World Within World Without

Art Incept Gallery at Bikaner House

31st July to 6th August 2022

As we slowly come out of the pandemic and move back into some semblance of the normal, the Art Incept exhibition co-curated by Prima Kurien and Rahul Kumar showed the work of 17 young contemporary artists under the ambit of the theme World Within, World Without. Barbed wire entwined with a cardiogram greets visitors as they climb up the stairs to the first floor of the gallery in Bikaner House, referencing the aim to bring together experiences of interiority and exteriority. The curatorial note asks: “Does one transition from the ‘out’ to the ‘in’, and vice versa seamlessly? Are they even different journeys?”

While such questions enable the show to encompass a diverse range of mediums and interests, it ultimately falls short in attempting to mirror this transition seamlessly. With the art of so many practitioners in tandem, some of the works in the show speak to the thematic and to one another, while some get lost in the background. Had the scope of the exhibition been less expansive and ambitious, the individual artists would have been able to shine better rather than become overwhelmed by the volume of works.

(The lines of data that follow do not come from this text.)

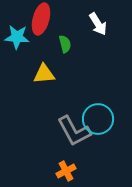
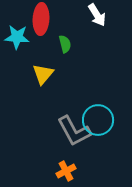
red ellipse: rotated 12 degrees counterclockwise
white arrow: moved 1 px left, 9 px up
yellow triangle: moved 1 px left; rotated 45 degrees counterclockwise
cyan circle: moved 1 px down
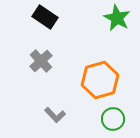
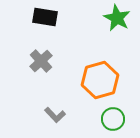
black rectangle: rotated 25 degrees counterclockwise
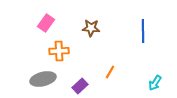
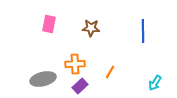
pink rectangle: moved 3 px right, 1 px down; rotated 24 degrees counterclockwise
orange cross: moved 16 px right, 13 px down
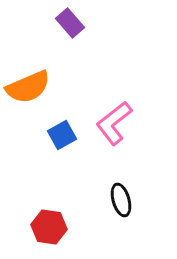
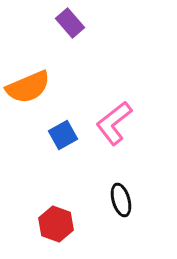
blue square: moved 1 px right
red hexagon: moved 7 px right, 3 px up; rotated 12 degrees clockwise
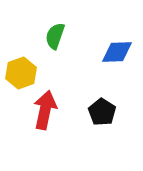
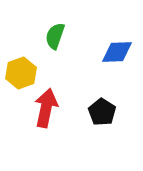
red arrow: moved 1 px right, 2 px up
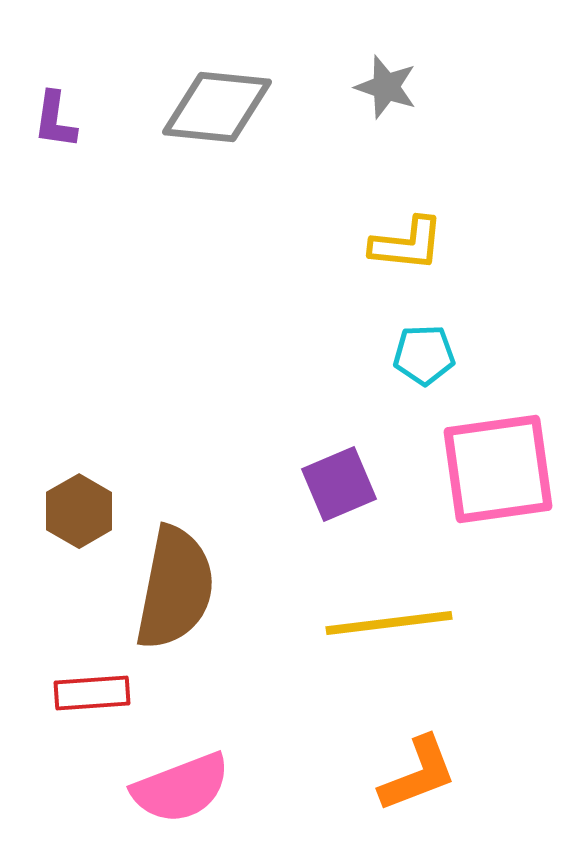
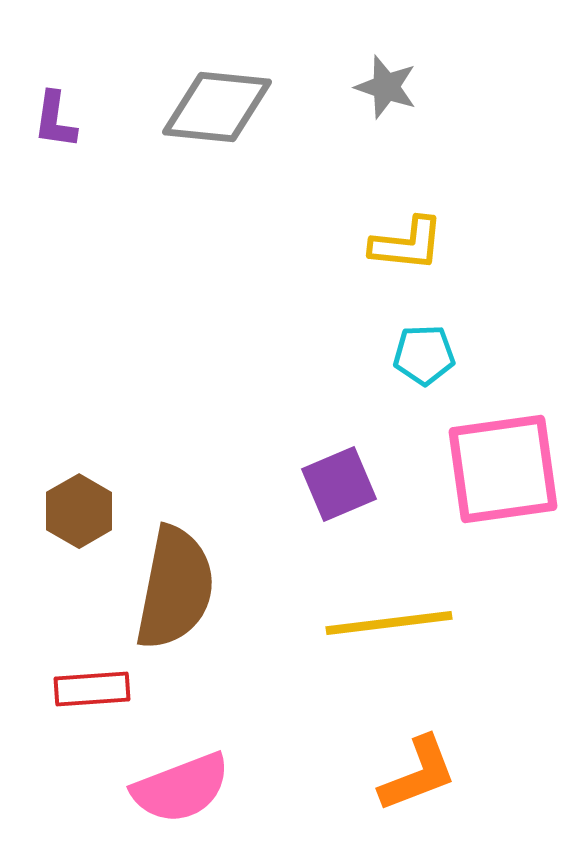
pink square: moved 5 px right
red rectangle: moved 4 px up
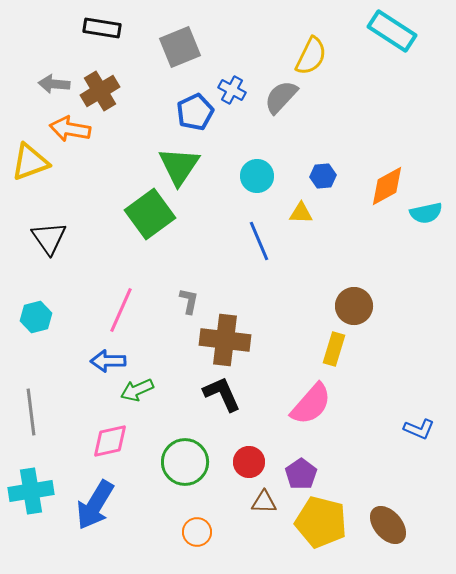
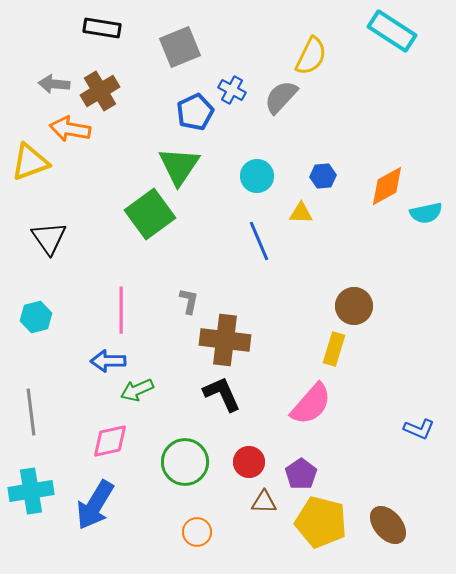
pink line at (121, 310): rotated 24 degrees counterclockwise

In negotiating the world contained by the pandemic, Moumita Basak and Rinku Choudhary capture tinynarrativesof solitude and solidarity experienced by women in their embroidery and mixed media works respectively. Agrarian solidarities are layered and emphasized in Kumar Misal’s woodcuts on handmade paper, and these also speak to Chandan Bez Baruah and Brojeswar Mondal’s ecological concerns in the form of dense and abstract renderings of the world around them. Shubham Kumar resists the world within and without in his series of images of windows that neither reveal the outside recognizably, nor shed any light on the context of the inside. Ciby Samuel’s theologically inspired figures in watercolours stand alongside and in contrast to Abin Sreedharan KP’s watercolours of scientific instruments and measuring tools. Abhishek Dodiya’s metal sculptures reference the vertical density of settlements in urban areas and stands in contrast to the horizontal landscape of Viswanath Kutum’s languid celebration in a rural setting.

Given that the gallery was formed shortly before the pandemic, one recognizes its role in supporting young artists and giving them a chance to display their current practice. Yet there is not (and cannot be) much coherence within the narrative of the show itself, given the wide range of experiences it hopes to cover.